Search code examples
cluster-computingdistributedleader-election

Why is it recommended to create clusters with odd number of nodes


There are several resources about distributed systems, like the mongo db documentation that recommend odd number of nodes in a cluster.

What are the benefits of having odd number of nodes?


Solution

  • Short answer: in this case of MongoDB, having an odd number of nodes increases your clustered system's availability (uptime).

    Look at the table in the MongoDB documentation you linked:

    +-------------------+------------------------------------------+-----------------+
    | Number of Members | Majority Required to Elect a New Primary | Fault Tolerance |
    +-------------------+------------------------------------------+-----------------+
    |         3         |                    2                     |        1        |
    +-------------------+------------------------------------------+-----------------+
    |         4         |                    3                     |        1        |
    +-------------------+------------------------------------------+-----------------+
    |         5         |                    3                     |        2        |
    +-------------------+------------------------------------------+-----------------+
    |         6         |                    4                     |        2        |
    +-------------------+------------------------------------------+-----------------+
    

    Notice that how when you have an odd number of members and add one more (to become even), your fault tolerance does not go up! (Meaning, your cluster cannot tolerate more failed members than it originally could)

    This is because MongoDB requires a majority of members to be up in order to elect a primary. This property is not specific to MongoDB, but any clustered system that requires a majority of members to be up (for example, see also etcd).

    Your system availability actually goes down when increasing to an even number of nodes because, although your fault tolerance remains the same, there are more nodes that can fail so the probability of a fault occurring goes up.

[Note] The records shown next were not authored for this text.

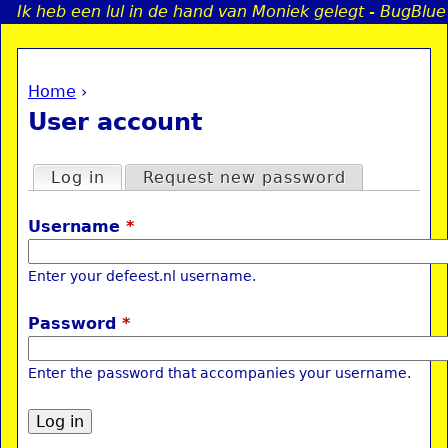
Ik heb een lul in de hand van Moniek gelegt - BugBlue
Jump to navigation
Home
›
a
You are here
User account
i
Primary tabs
Log in
(active tab)
Request new password
n
Username
*
e
Enter your defeest.nl username.
n
Password
*
u
Enter the password that accompanies your username.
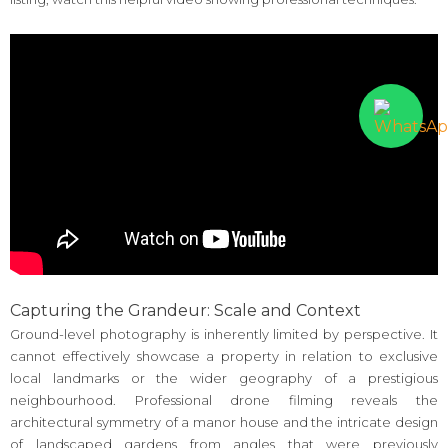
Capturing the Grandeur: Scale and Context
Ground-level photography is inherently limited by perspective. It
cannot effectively showcase a property in relation to exclusive
local landmarks or the wider geography of a prestigious
neighbourhood. Professional drone filming reveals the
architectural symmetry of a manor house and the intricate design
of landscaped gardens from angles that were previously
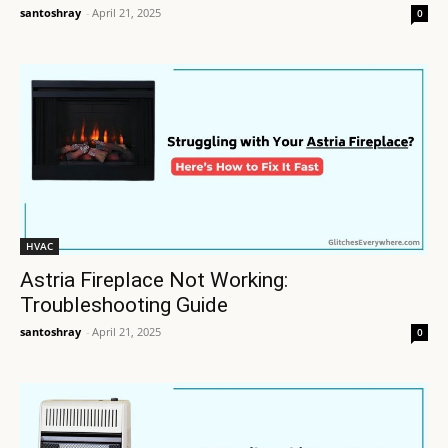
santoshray
-
April 21, 2025
0
HVAC
Astria Fireplace Not Working:
Troubleshooting Guide
santoshray
-
April 21, 2025
0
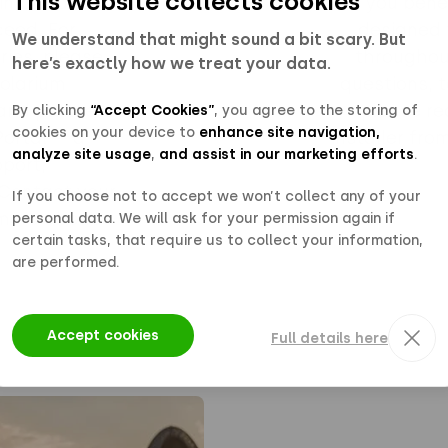
This website collects cookies
information
you bene
eed. For
designed 
We understand that might sound a bit scary. But
ries, please
throughout
here’s exactly how we treat your data.
Polarium
questions, t
 and partners
please rea
By clicking
“Accept Cookies”
, you agree to the storing of
cookies on your device to
enhance site navigation,
Portal — a
installer fr
analyze site usage
,
and assist in our marketing efforts
.
pport,
 Contact your
If you choose not to accept we won’t collect any of your
 more about
personal data. We will ask for your permission again if
certain tasks, that require us to collect your information,
are performed.
Accept cookies
Full details here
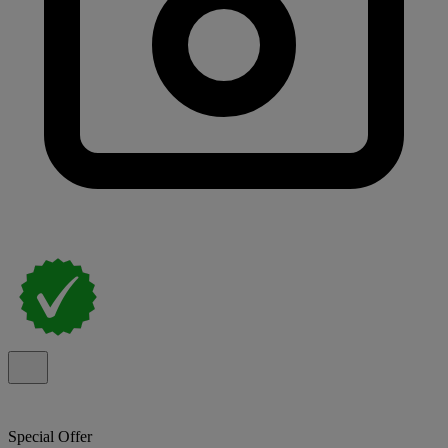
Special Offer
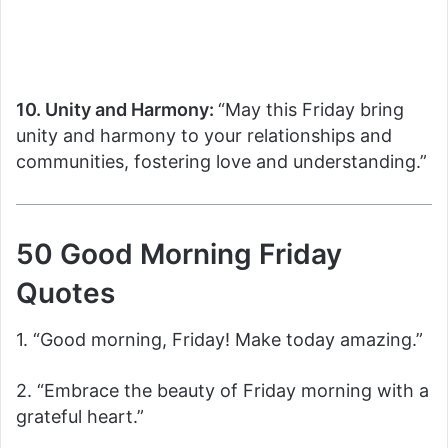
10. Unity and Harmony:
“May this Friday bring
unity and harmony to your relationships and
communities, fostering love and understanding.”
50 Good Morning Friday
Quotes
1. “Good morning, Friday! Make today amazing.”
2. “Embrace the beauty of Friday morning with a
grateful heart.”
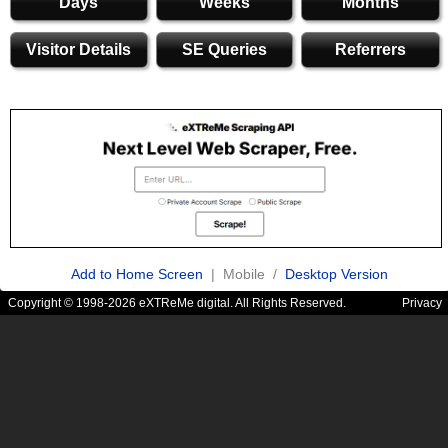
Days
Weeks
Months
Visitor Details
SE Queries
Referrers
Add to Home Screen
| Mobile /
Desktop Version
Copyright © 1998-2026 eXTReMe digital. All Rights Reserved.
Privacy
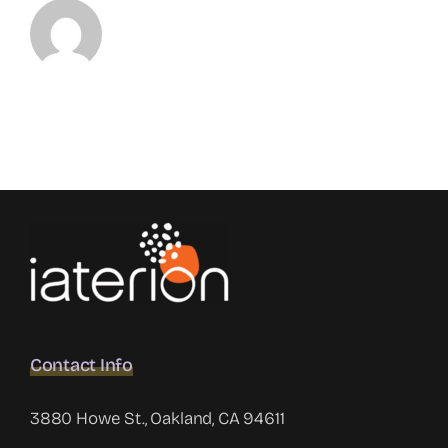
Contact Info
3880 Howe St., Oakland, CA 94611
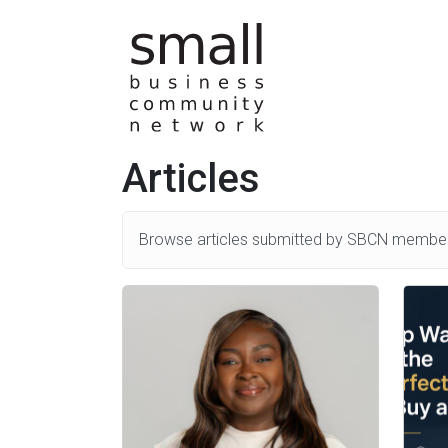
Skip to main content
Articles
Browse articles submitted by SBCN member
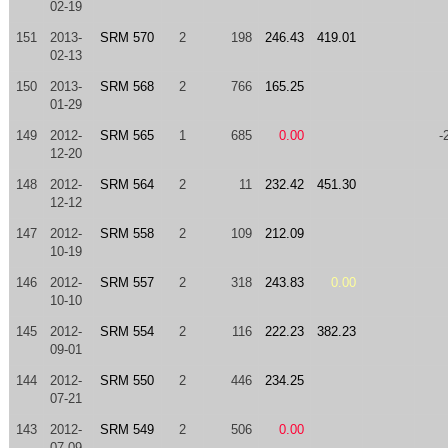
02-19
151
2013-
SRM 570
2
198
246.43
419.01
02-13
150
2013-
SRM 568
2
766
165.25
01-29
149
2012-
SRM 565
1
685
0.00
-
12-20
148
2012-
SRM 564
2
11
232.42
451.30
12-12
147
2012-
SRM 558
2
109
212.09
10-19
146
2012-
SRM 557
2
318
243.83
0.00
10-10
145
2012-
SRM 554
2
116
222.23
382.23
09-01
144
2012-
SRM 550
2
446
234.25
07-21
143
2012-
SRM 549
2
506
0.00
07-09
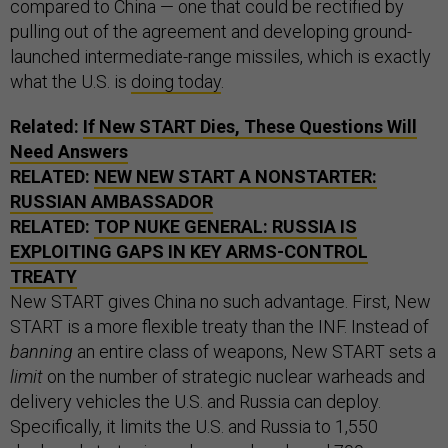
compared to China — one that could be rectified by
pulling out of the agreement and developing ground-
launched intermediate-range missiles, which is exactly
what the U.S. is
doing today
.
Related:
If New START Dies, These Questions Will
Need Answers
RELATED:
NEW NEW START A NONSTARTER:
RUSSIAN AMBASSADOR
RELATED:
TOP NUKE GENERAL: RUSSIA IS
EXPLOITING GAPS IN KEY ARMS-CONTROL
TREATY
New START gives China no such advantage. First, New
START is a more flexible treaty than the INF. Instead of
banning
an entire class of weapons, New START sets a
limit
on the number of strategic nuclear warheads and
delivery vehicles the U.S. and Russia can deploy.
Specifically, it limits the U.S. and Russia to 1,550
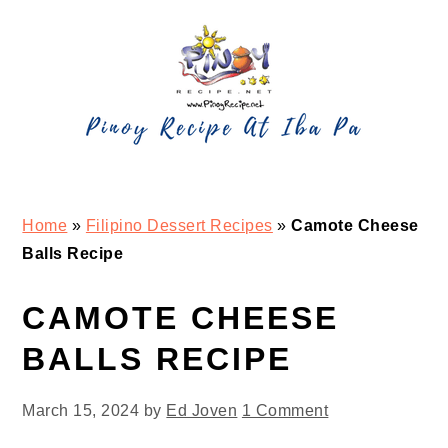
Skip
Skip
Skip
Skip
to
to
to
to
primary
main
primary
footer
navigation
content
sidebar
Home
»
Filipino Dessert Recipes
»
Camote Cheese
Balls Recipe
CAMOTE CHEESE
BALLS RECIPE
March 15, 2024
by
Ed Joven
1 Comment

    In addition, having an even number of members decreases the probability that if there is a network partition then some subset of your nodes will be able to continue running. For example, if you've got a 6 node cluster then it opens up the possibility that a network partition could partition your nodes into 2 3-node partitions. In such a case then neither partition will be able to communicate with a majority of members and your cluster becomes unavailable.

    The counter-intuitive conclusion is that, if you have an even-membered cluster then it is actually beneficial (from a high-availability standpoint) to remove one of the members.